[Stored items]
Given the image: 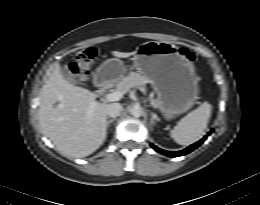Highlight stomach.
I'll use <instances>...</instances> for the list:
<instances>
[{
  "label": "stomach",
  "instance_id": "obj_1",
  "mask_svg": "<svg viewBox=\"0 0 260 205\" xmlns=\"http://www.w3.org/2000/svg\"><path fill=\"white\" fill-rule=\"evenodd\" d=\"M133 60L137 70L151 83L166 120L185 113L196 102L199 83L194 65L174 44L165 41L143 43ZM124 74L122 61L111 58L100 65L95 79L98 84L105 85L118 82Z\"/></svg>",
  "mask_w": 260,
  "mask_h": 205
}]
</instances>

» BRIEF: Every line with "instances" in it should be copied from the entries.

» ANSWER TO THIS TASK:
I'll use <instances>...</instances> for the list:
<instances>
</instances>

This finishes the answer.